Project Management Models/Methods
Waterfall: The waterfall Model illustrates the software development process in a linear sequential flow. This means that any phase in the development process begins only if the previous phase is complete. It cannot handle complex projects. Waterfall model was used wherein strict rules are to be followed such as military operations. Other examples where this model is used are inventory management systems, customer relationship management systems etc.
- Minimal Risks
- Easy to manage
- No room for changes
- High dependencies
- Delayed testing
Agile: Agile Methodology meaning a practice that promotes continuous iteration of development and testing throughout the software development life cycle of the project. In the Agile model in software testing, both development and testing activities are concurrent.
- Better adapt to changes
- Faster testing
- Time consuming
Scrum: Scrum is an Agile project management methodology involving a small team led by a Scrum master, whose main job is to remove all obstacles for getting the work done. Work is done in short cycles called sprints, and the team meets daily to discuss current tasks. It is mostly used in organizations dealing with bug tracing.
- Task backlogs
- Agile Product Development
- Inflexible scheduling
Lean: Lean project management focuses on delivering a manufacturing project with more value and less waste. It does this by systematically eliminating waste in the value stream of the lean manufacturing process. Lean methodology is used mostly in the industry that deals in manufacturing processes such as engineering, marketing and publishing.
- Remote working
- Product Development
- Task Dependencies
- Heavy Manufacturing
Kanban: The word Kanban is a Japanese word which means a “visual board”. Kanban project management is an Agile framework used to visualize and improve workflows, reduce waste and inefficiency, and increase team focus by limiting work in progress. It is mostly used by content marketing teams as it is simple to implement and understand.
- Creative Teams
- Content Marketing
- Resource – heavy work
- Enterprise level projects
6 Sigma Methodology: Six Sigma is a business methodology that aims to improve processes, reduce waste and errors, and increase customer satisfaction throughout an organization.

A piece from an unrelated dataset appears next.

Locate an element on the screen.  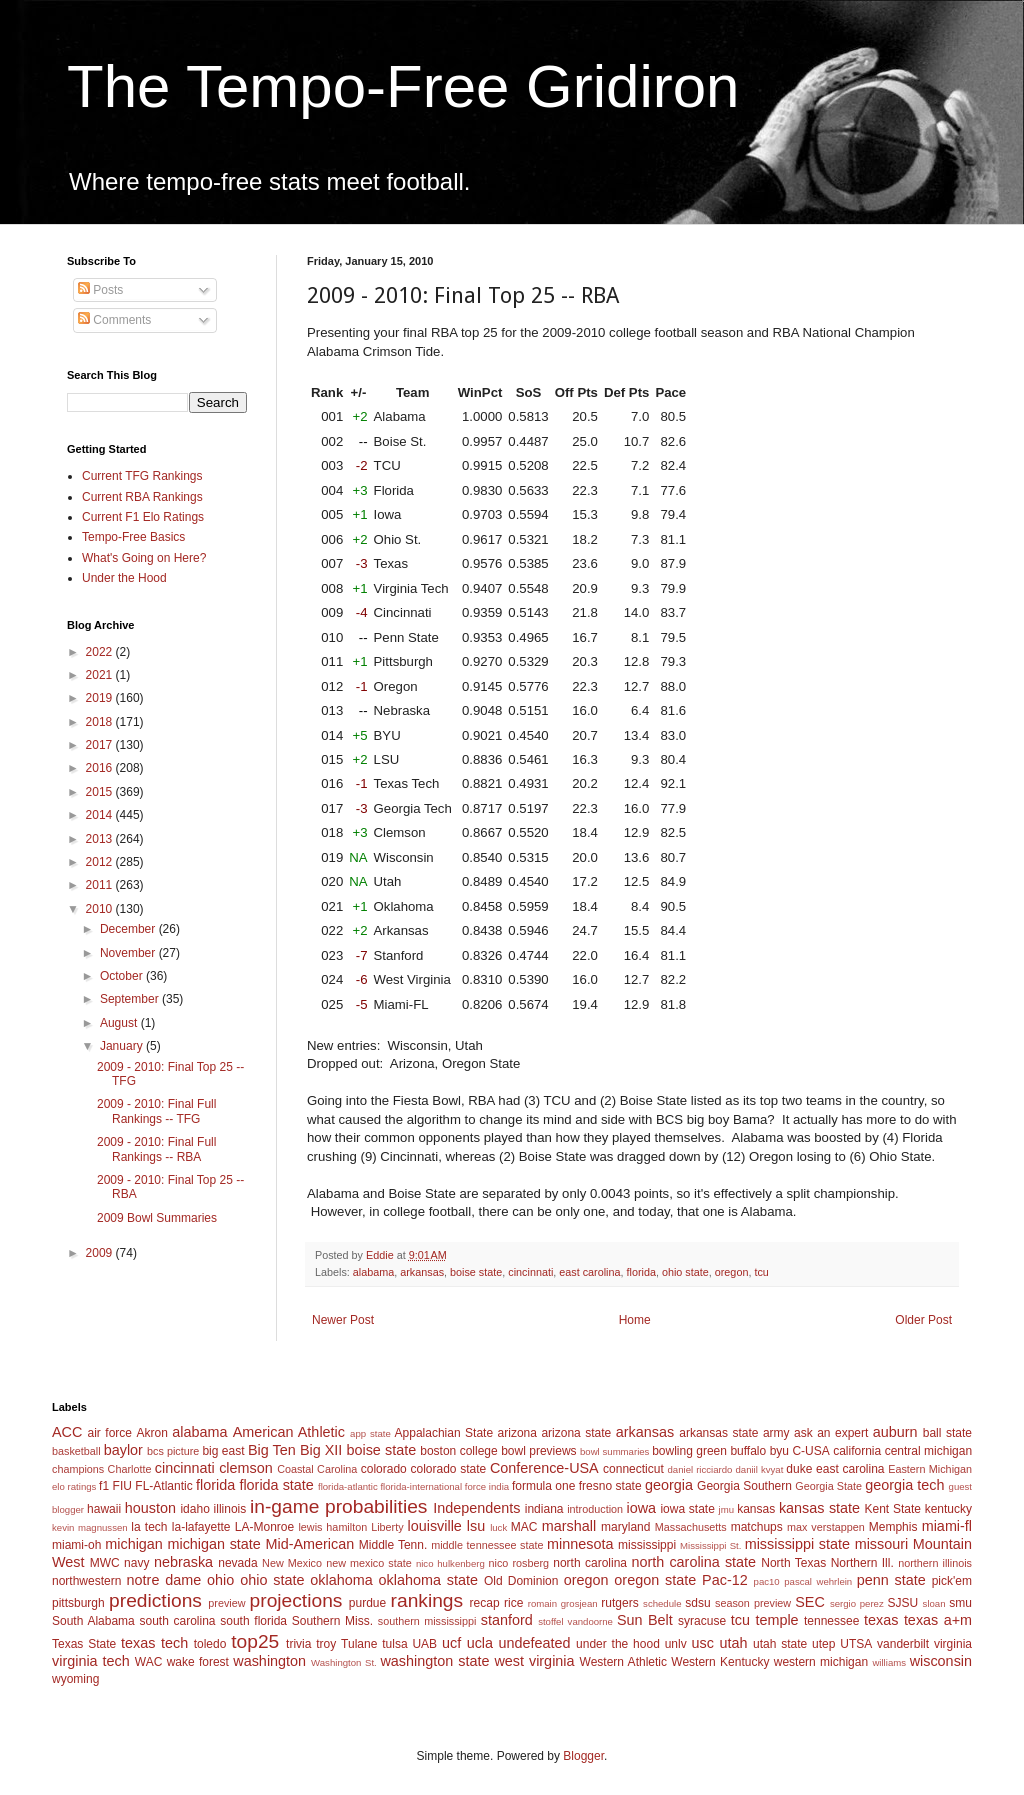
Old Dominion is located at coordinates (521, 1581).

Five Steps of the Six Sigma Process
The five steps of the Six Sigma process form an acronym: DMAIC.
Define: The initial phase of the Six Sigma process is the define stage. The team initiates a high-level view of company processes to gauge client needs and define a problem or an area that needs improvement.
Measurement: The second stage, measurement, is the accumulation of data, which is critical during the life of the project. Initially, the team maps out the current process to determine a baseline and looks for what is causing a problem. Throughout the project, it charts possible improvements empirically.
Analysis: The third stage is analysis, which is continual as the team analyzes the data and focuses on the cause of a problem.
Improvement: The fourth phase is improvement. This is the solution-development phase in which the team implements a solution and verifies it performs as expected.
Control: Finally, the fifth phase entails control. Here, the focus is on maintaining the solution and progress the team has made.
Conclusion: Project Management has different types of methodologies, the role of a project manager is to choose which one to use and why. Here I have penned down some of the methodologies which you can have a loot at.